На выручку им пришел вселенский дружбанолог, которому для обалдения требуется не чарующий вид краешка розовой ареолы земной женщины, а дивное зрелище глянцевых изумрудных чешуек у основания шеи персеанской рептилоидихи.
Геннадий мягко оттеснил впавших в оцепенение Муромского и Добрынина и цветисто поздоровался, продемонстрировав между делом отменное знание классики:
– Презабавно мне лицезреть насыщенный тонус вашего эпителия, милая ящерка! Так начинания, вознесшиеся мощно, сворачивая в сторону свой ход, теряют имя действия, как я теряю речи дар, имея ваши перси пред собою!
(Ну что ты будешь делать, решительно не получается у авторов избежать в этой главе упоминания персей!)
Инга не стала ойкать и падать в обморок. Лишь улыбнулась с сознанием собственной неотразимости для любых видов разумных существ, чуть-чуть поправила халатик и сказала:
– Ах, какой вы куртуазный, мсье, я просто млею. И как же вас звать, дорогой шекспировед?
– Его звать Геной, – очнулся Никита. – Геннадием. Он из дальнего космоса, неважно говорит по-нашенски, поэтому мы его попросим отойти в сторонку! Да-да, милая ящерка, шажок-другой вбок. Третий-четвертый назад. Ать-два! Молодцом, боец. Там и побудь покамест.
Пространство для маневра было расчищено. Добрынин, демонстрируя отменную выправку и подлинно кавалергардскую галантность, шагнул к девушке, опустился на одно колено и на целую минуту припал к ее ручке.
– Меня вы, Инга, конечно же помните, – сказал он, оторвав губы от изящного запястья. – Вы не могли меня забыть, как не мог забыть вас я. Ну а это, – он мотнул в сторону Муромского чубом, – это…
– А меня она помнит тем более! – громыхнул Илья.
– …Это Илья, которого вы помните тем более, – хладнокровно завершил Никита начатую фразу и энергично встал. – Мы здесь для того, чтобы сообщить вам…
– Да вы проходите, – спохватилась Инга.
Никита попытался немедленно воспользоваться приглашением, но был остановлен железной рукой Муромского.
– Мы ненадолго, – сказал Илья, оттаскивая не в меру шустрого товарища. – Ты, Инга, вот что… Подбегай ко мне через полчасика, ага? У нас междусобойчик наметился, а без твоего присутствия (благоуханного присутствия! – встрял неугомонный Никита) мы там заскучаем. Ты вообще как, не занята? Сессия, то-се…
– Нет, не слишком, – сказала Инга. – Хорошо, я подойду. А… кто будет?
– Мы с этим дамским угодником, – взъерошил Илья волосы скалящемуся в улыбке Добрынину. – Лешка, само собой. Геннадий будет, Ванька Дредд…
При последнем имени глаза у Инги как-то по-особенному блеснули, и Муромский это конечно же заметил.

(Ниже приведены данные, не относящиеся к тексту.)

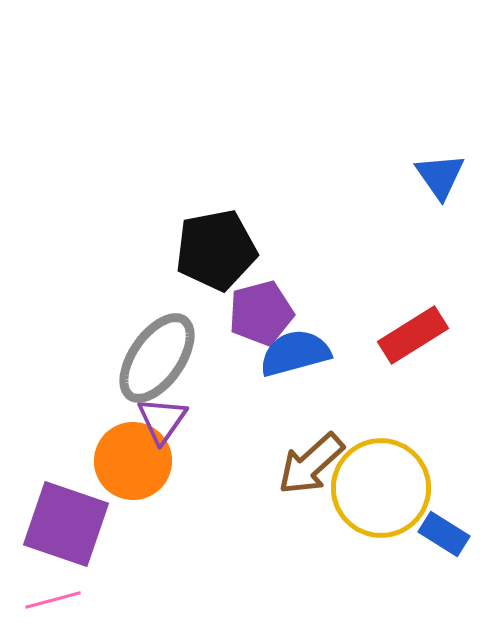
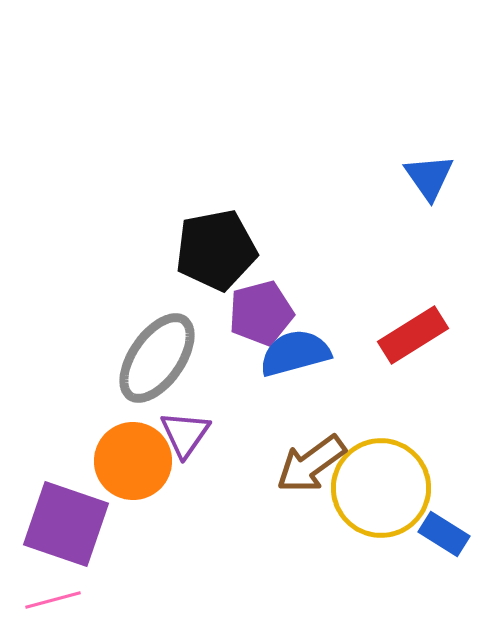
blue triangle: moved 11 px left, 1 px down
purple triangle: moved 23 px right, 14 px down
brown arrow: rotated 6 degrees clockwise
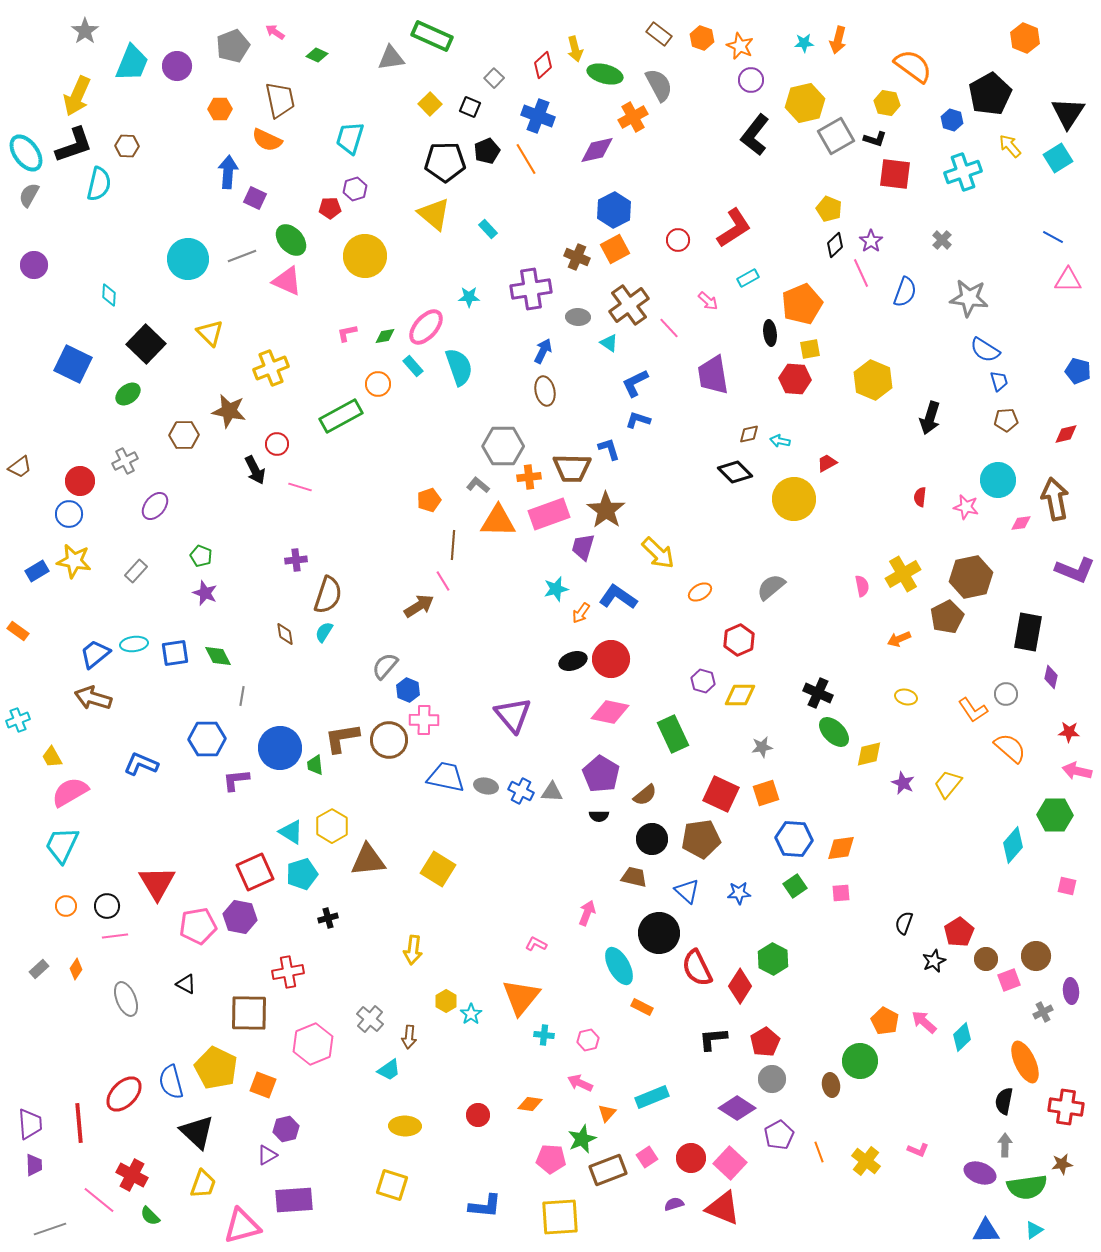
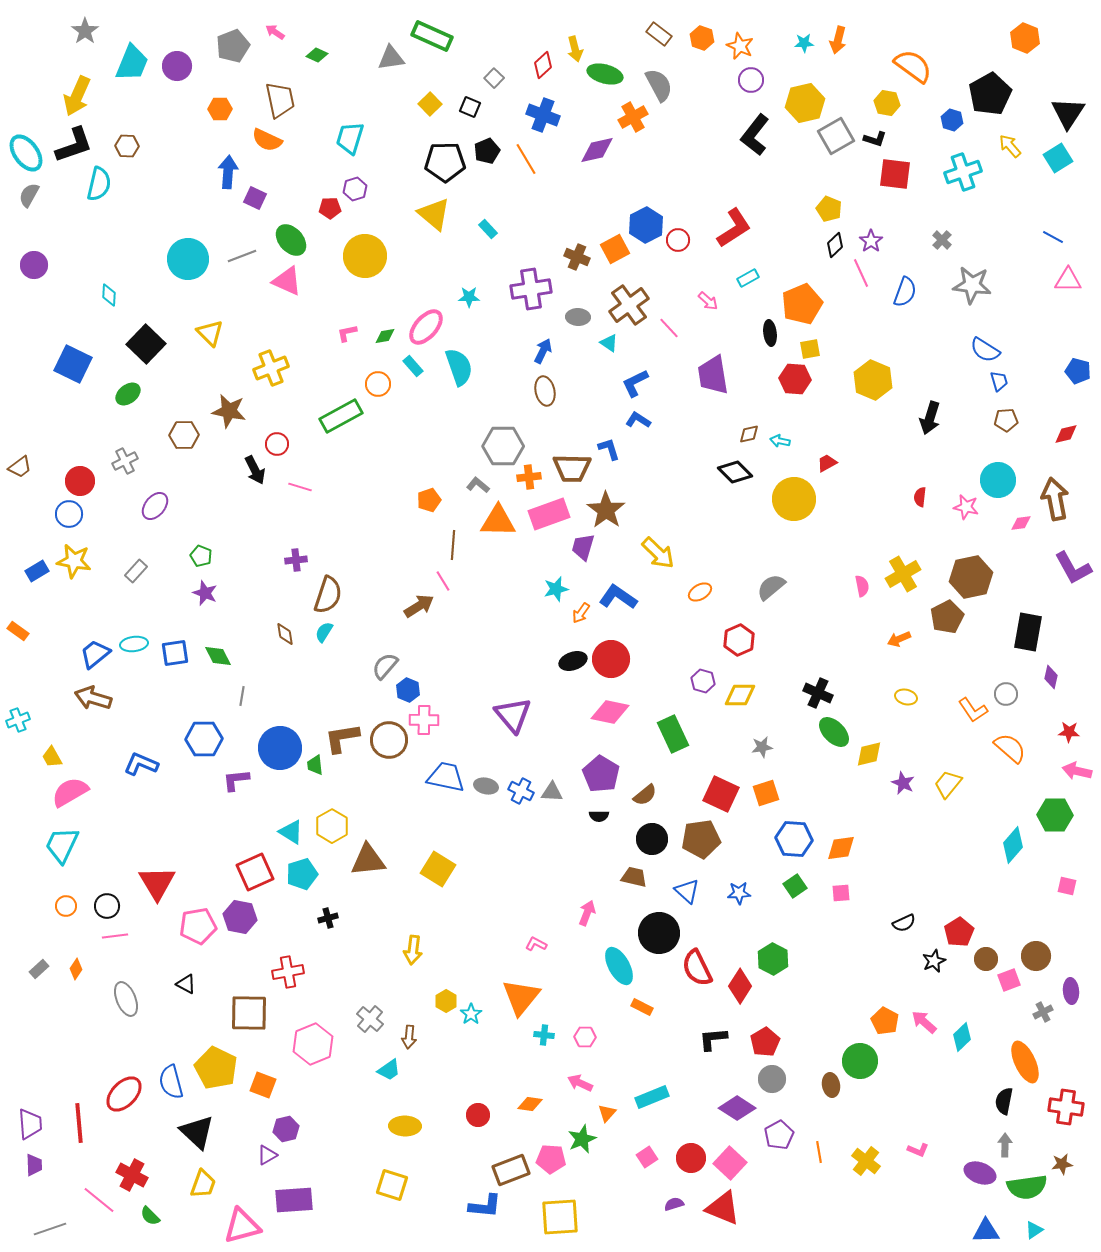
blue cross at (538, 116): moved 5 px right, 1 px up
blue hexagon at (614, 210): moved 32 px right, 15 px down
gray star at (969, 298): moved 3 px right, 13 px up
blue L-shape at (638, 420): rotated 15 degrees clockwise
purple L-shape at (1075, 570): moved 2 px left, 2 px up; rotated 39 degrees clockwise
blue hexagon at (207, 739): moved 3 px left
black semicircle at (904, 923): rotated 135 degrees counterclockwise
pink hexagon at (588, 1040): moved 3 px left, 3 px up; rotated 15 degrees clockwise
orange line at (819, 1152): rotated 10 degrees clockwise
brown rectangle at (608, 1170): moved 97 px left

Он осекся на мгновение, а потом скороговоркой завершил:
– Ну и еще пара хороших людей. Жених да невеста. Ждем, короче говоря.
Толкая перед собой вертящего головой и рассыпающего воздушные поцелуи Никиту, он зашагал вниз по лестнице.

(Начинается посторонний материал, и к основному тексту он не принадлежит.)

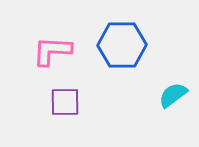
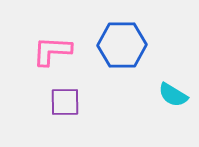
cyan semicircle: rotated 112 degrees counterclockwise
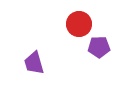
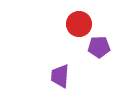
purple trapezoid: moved 26 px right, 13 px down; rotated 20 degrees clockwise
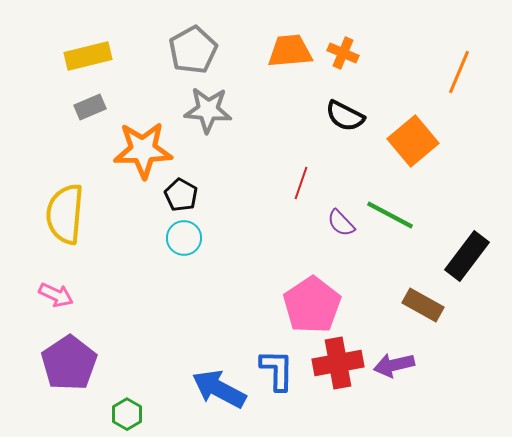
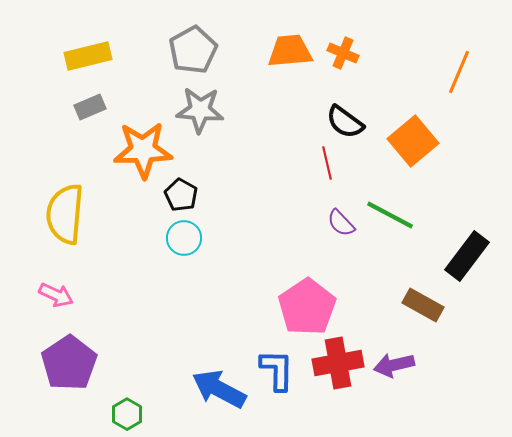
gray star: moved 8 px left
black semicircle: moved 6 px down; rotated 9 degrees clockwise
red line: moved 26 px right, 20 px up; rotated 32 degrees counterclockwise
pink pentagon: moved 5 px left, 2 px down
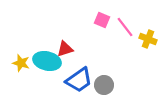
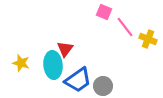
pink square: moved 2 px right, 8 px up
red triangle: rotated 36 degrees counterclockwise
cyan ellipse: moved 6 px right, 4 px down; rotated 72 degrees clockwise
blue trapezoid: moved 1 px left
gray circle: moved 1 px left, 1 px down
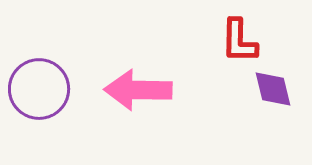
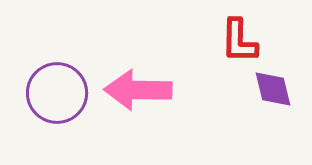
purple circle: moved 18 px right, 4 px down
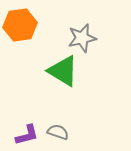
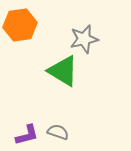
gray star: moved 2 px right, 1 px down
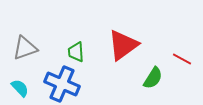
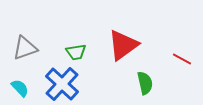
green trapezoid: rotated 95 degrees counterclockwise
green semicircle: moved 8 px left, 5 px down; rotated 45 degrees counterclockwise
blue cross: rotated 20 degrees clockwise
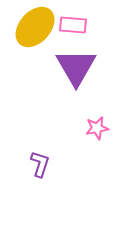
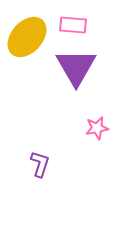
yellow ellipse: moved 8 px left, 10 px down
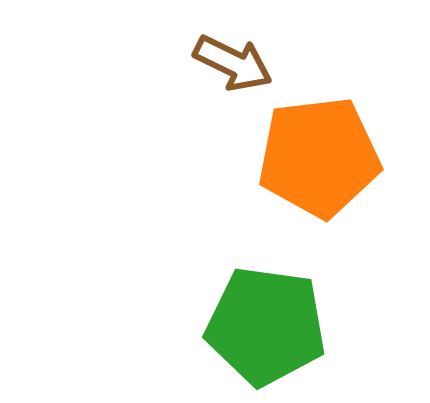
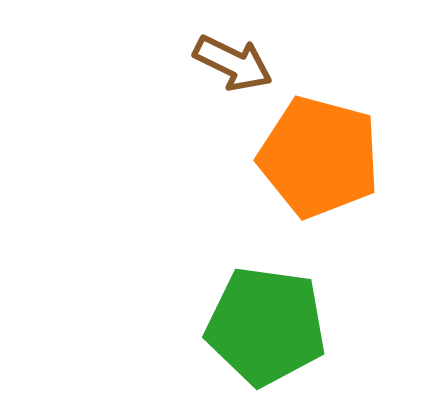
orange pentagon: rotated 22 degrees clockwise
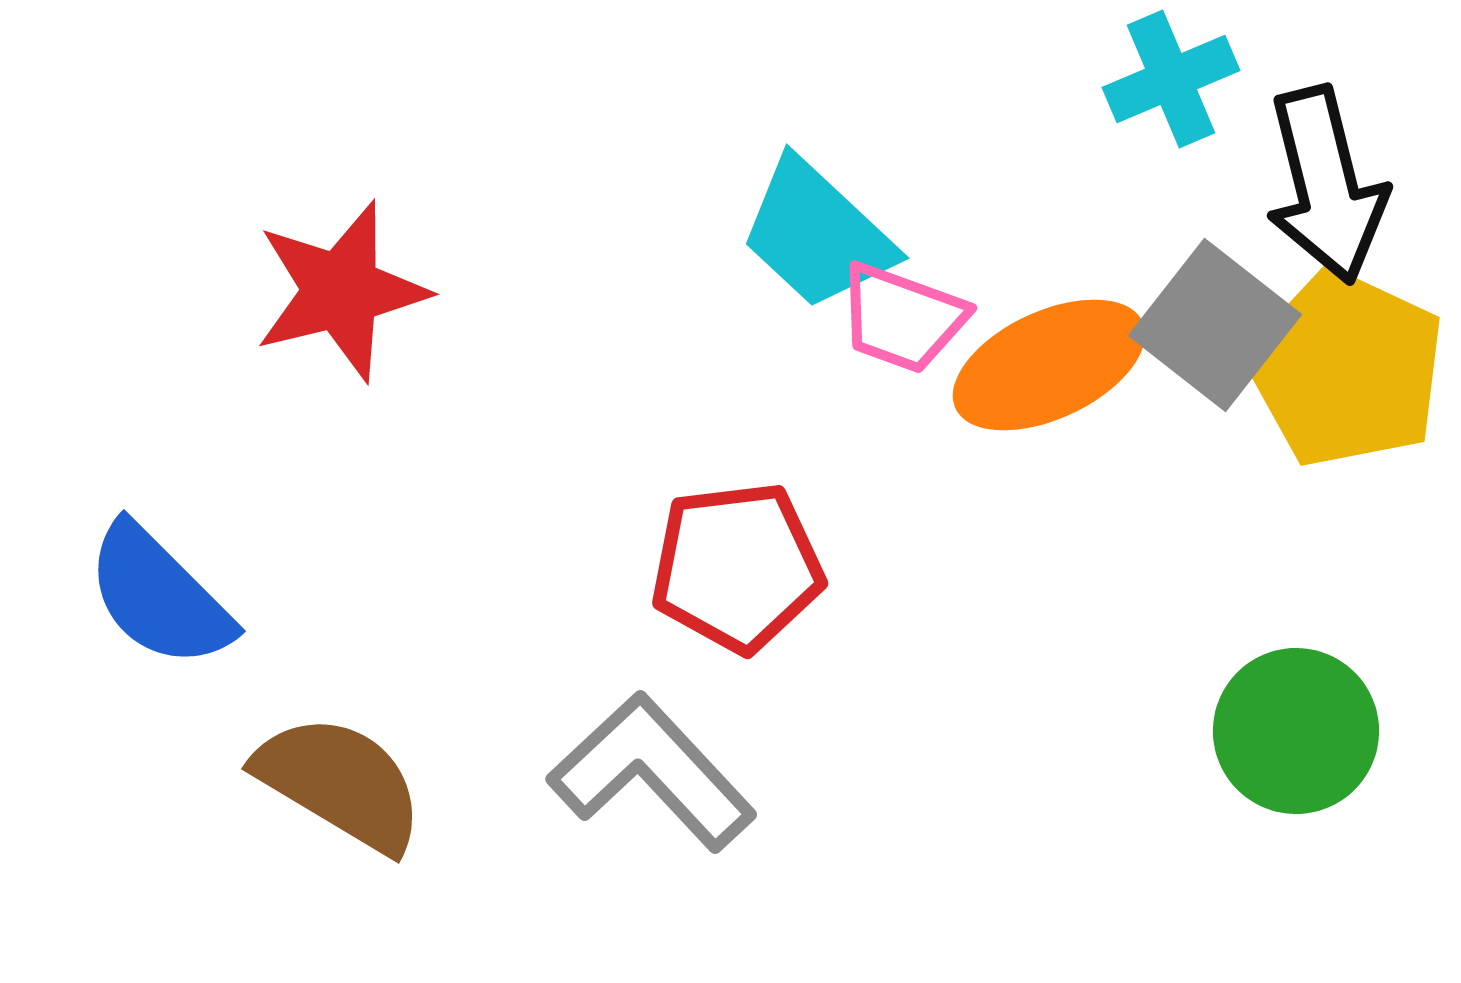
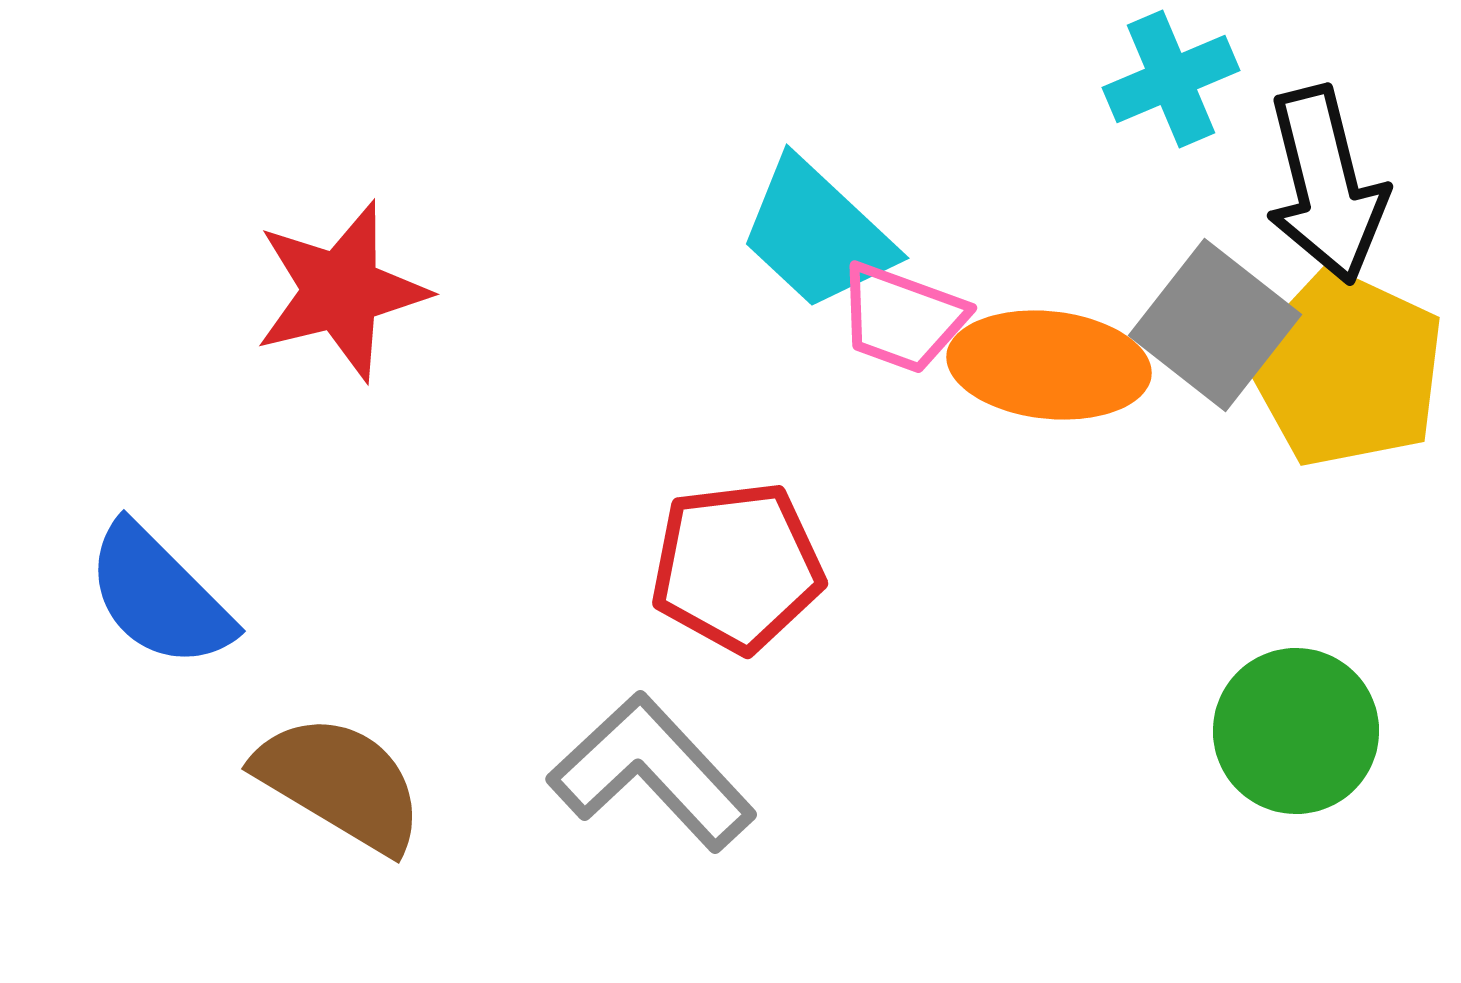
orange ellipse: rotated 31 degrees clockwise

Когда дверь за Ингой закрылась, Добрынин вмиг стал серьезным, остановился и упер палец в грудь Илье:
– Смирно, боец! Ты чего разнюнился? Трепаный взвод, да я ради тебя мелким бесом рассыпался, чуть колесом перед ней не пошел, а ты с позором отступил. Что за ерунда, Илюха?
Муромский тяжко вздохнул, с благодарностью пожал Никите руку и, не проронив слова, двинулся дальше.
– Геннадий, ты-то что молчишь, дружбанавт хренов, профессор кислых щей?
– Не стой на пути у высоких чувств, – знакомым каждому аквариумисту-любителю дребезжащим тенорком пропел рептилоид, после чего постучал когтем по своей шляпе.